For vehicle VLP based on VLC, the receiver can be photodetector (PD) and CMOS camera. Due to strong direct solar radiation, PD is easily saturated by intense optical power and it is generally used in indoor positioning [10]. However, due to spatial separability of CMOS camera, it can effectively separate the interference noise such as sunlight and LED sources. And it is suitable for both indoor and outdoor positioning [11–14]. In addition, the field of view (FOV) of CMOS camera is wider than that of PD, a wider range and a higher accuracy of positioning services can be achieved [15]. Therefore, vehicle VLP based on VLC with CMOS camera can receive location information as unique identification (ID) through optical wireless link of infrastructures, and it is illustrated in Fig. 1. It is attracting attention in outdoor vehicle positioning [16–21].
As GPS signals are blocked, a V2I and V2V-VLC based VLP method is presented for vehicles using tunnel ceiling lights and vehicle tail lights in tunnel environments.

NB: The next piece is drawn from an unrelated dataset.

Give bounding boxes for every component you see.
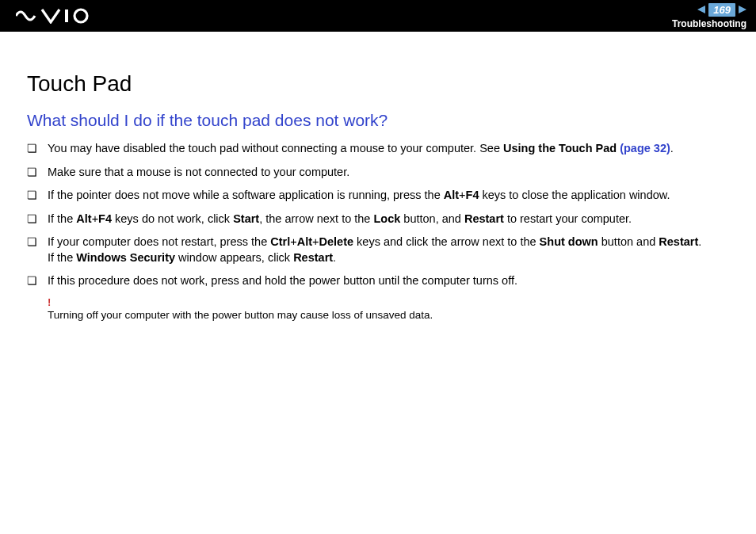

It can achieve sub-meter positioning accuracy by simulation [16]. However, at least three LEDs and the image sensor with more than 1700 pixels per row are required. A V2V-VLC based vehicle VLP scheme is proposed and simulated [17]. It requires only one LED taillight to determine the distance between the front and rear vehicles. However, the VLP scheme uses two cameras and results in an increasing system cost. In addition, a positioning system based on V2I-VLC is proposed and experimentally demonstrated [18]. The location of the vehicle is obtained by receiving the identification (ID) information from LED street lights and processing with two cameras mounted on the vehicle. It needs to obtain the ID information of at least 6 LEDs simultaneously, and high calculation complexity is required. A V2V communication based VLP scheme using stereo vision and neural networks is proposed to achieve long-range vehicle positioning [19]. However, the positioning accuracy is tens of meters by simulation, and it is not practicable in the case of CMOS camera tilts.
For VLC-based vehicle positioning methods, LED street lights or car lights transmit the reference location signal which will be received by the CMOS camera. However, the modulated LED signal will have blooming effects on the images captured by the CMOS camera. And it will make the reference location recovery challenging and seriously reduce the positioning performance. In addition, positioning errors will occur when the CMOS camera is tilted.

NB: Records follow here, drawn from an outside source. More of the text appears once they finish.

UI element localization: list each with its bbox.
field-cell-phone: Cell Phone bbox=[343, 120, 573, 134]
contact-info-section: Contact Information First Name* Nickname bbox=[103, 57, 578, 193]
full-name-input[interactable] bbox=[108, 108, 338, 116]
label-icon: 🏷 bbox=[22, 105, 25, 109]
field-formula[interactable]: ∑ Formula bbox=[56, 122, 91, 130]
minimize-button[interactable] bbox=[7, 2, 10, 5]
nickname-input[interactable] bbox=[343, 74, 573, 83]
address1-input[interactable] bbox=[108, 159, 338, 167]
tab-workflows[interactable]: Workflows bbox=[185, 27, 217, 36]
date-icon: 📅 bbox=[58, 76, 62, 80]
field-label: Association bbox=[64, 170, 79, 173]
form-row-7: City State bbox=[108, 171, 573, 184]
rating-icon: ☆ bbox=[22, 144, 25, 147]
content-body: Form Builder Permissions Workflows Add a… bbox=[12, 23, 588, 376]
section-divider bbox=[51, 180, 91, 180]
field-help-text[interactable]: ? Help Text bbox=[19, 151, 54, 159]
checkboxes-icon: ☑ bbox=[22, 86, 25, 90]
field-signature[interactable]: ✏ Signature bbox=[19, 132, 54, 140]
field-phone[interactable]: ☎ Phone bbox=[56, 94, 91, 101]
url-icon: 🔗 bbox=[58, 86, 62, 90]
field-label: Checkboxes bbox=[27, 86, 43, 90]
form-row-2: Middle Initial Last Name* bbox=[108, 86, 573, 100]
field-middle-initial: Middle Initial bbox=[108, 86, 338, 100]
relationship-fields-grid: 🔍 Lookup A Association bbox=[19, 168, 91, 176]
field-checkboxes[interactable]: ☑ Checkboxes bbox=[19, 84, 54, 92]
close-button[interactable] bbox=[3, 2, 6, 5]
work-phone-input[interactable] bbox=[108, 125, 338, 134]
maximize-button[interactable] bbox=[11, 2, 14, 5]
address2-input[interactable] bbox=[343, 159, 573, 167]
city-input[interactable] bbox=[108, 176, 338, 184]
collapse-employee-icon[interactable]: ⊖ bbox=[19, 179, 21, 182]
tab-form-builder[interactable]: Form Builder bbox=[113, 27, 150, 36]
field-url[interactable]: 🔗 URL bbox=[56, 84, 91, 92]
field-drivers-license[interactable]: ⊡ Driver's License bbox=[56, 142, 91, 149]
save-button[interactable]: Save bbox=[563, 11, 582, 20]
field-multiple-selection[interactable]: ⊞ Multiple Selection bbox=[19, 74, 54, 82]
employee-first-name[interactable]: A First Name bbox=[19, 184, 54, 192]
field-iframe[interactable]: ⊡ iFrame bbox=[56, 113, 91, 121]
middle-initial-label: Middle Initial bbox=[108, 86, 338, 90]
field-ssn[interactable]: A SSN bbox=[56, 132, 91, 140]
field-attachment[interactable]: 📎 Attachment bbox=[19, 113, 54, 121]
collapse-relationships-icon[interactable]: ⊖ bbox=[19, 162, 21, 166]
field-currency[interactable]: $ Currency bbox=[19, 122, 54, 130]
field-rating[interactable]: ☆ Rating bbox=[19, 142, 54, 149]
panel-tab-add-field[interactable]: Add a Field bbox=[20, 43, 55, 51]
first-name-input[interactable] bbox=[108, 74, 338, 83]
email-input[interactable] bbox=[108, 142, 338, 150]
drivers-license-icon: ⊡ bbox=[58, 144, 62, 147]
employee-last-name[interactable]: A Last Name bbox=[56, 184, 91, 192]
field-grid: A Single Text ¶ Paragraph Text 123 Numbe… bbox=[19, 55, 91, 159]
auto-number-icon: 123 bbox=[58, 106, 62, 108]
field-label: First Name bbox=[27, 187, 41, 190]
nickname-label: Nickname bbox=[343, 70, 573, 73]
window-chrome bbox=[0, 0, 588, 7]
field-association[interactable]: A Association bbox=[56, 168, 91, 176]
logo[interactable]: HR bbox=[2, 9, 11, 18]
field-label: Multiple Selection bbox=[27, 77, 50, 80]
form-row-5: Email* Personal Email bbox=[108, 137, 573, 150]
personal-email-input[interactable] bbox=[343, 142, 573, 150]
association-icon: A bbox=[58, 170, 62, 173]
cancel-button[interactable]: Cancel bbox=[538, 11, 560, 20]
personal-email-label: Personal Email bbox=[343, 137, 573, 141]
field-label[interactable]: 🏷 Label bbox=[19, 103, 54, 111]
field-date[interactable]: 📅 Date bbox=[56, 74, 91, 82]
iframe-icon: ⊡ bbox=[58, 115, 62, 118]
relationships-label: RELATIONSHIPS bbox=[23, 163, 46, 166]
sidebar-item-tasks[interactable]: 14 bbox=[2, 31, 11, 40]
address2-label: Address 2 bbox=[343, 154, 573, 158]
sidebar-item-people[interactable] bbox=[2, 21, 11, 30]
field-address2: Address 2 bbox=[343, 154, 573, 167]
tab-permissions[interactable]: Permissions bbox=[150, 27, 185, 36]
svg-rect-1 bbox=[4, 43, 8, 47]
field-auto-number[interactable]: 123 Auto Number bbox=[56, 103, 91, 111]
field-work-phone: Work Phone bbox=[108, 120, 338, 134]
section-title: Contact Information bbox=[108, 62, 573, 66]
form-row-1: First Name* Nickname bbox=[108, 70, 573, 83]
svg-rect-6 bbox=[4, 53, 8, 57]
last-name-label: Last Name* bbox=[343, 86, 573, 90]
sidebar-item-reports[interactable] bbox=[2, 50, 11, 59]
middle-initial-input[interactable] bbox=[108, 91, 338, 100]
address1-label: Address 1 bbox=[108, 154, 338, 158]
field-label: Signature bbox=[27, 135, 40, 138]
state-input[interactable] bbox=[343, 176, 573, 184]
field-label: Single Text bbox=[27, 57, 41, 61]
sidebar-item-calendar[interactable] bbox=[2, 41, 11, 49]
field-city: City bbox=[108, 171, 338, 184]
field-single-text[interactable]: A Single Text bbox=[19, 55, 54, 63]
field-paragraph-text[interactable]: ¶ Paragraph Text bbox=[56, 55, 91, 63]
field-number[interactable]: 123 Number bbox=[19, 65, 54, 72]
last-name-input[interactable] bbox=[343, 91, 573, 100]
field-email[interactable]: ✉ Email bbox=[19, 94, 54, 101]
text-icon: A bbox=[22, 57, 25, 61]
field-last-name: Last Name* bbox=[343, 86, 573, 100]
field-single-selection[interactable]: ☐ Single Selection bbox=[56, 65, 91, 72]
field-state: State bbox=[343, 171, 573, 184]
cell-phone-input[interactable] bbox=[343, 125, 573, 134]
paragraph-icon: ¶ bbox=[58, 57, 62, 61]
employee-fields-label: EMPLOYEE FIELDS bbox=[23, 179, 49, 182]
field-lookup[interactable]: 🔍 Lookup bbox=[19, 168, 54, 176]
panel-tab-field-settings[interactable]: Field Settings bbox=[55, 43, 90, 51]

In the paper, a high accuracy vehicle positioning scheme based on VLC is proposed and experimentally demonstrated. At the transmitter, the LED street lights transmit the location data. At the receiver, the vehicles with one CMOS camera receive the location data. To mitigate the blooming effect in CMOS camera based VLC, a sampling scheme based on bit length estimation (BLE) is proposed to effectively recover the location data from the LED street lights. For vehicle positioning, by calculating the distance between LED street lights and CMOS camera using photogrammetry, combined with the received data from the LED street lights, the vehicle position can be obtained. Moreover, considering that the accuracy of vehicle positioning is degraded due to tilted CMOS camera, an angle compensation (AC) positioning scheme with particle filter (PF) is proposed. Furthermore, the decoding accuracy rate and positioning error are experimentally investigated under different vehicle moving speeds and camera tilt angles.
2. Proposed vehicle positioning scheme
Figure 2 shows the proposed vehicle positioning scheme based on VLC using LED street light and CMOS camera. At the transmitter, each LED street light on both sides of the road broadcasts the signal with its location data. Due to the different geographical locations of each LED street light, there is unique location data for each one of them. At first, the location data for each LED street light is packaged in the form of data packets. And the structure of the data packet consists of 8-bits Header and 12-bits Payload. The 8-bits Header is inserted at the beginning of each data packet, and it carries information for detecting the start of each data packet. And the 12-bits Payload contains the location data. Subsequently, by changing the intensity of light, each LED street light connected to the drive circuit transmits the data packets with On-Off Keying (OOK) modulation.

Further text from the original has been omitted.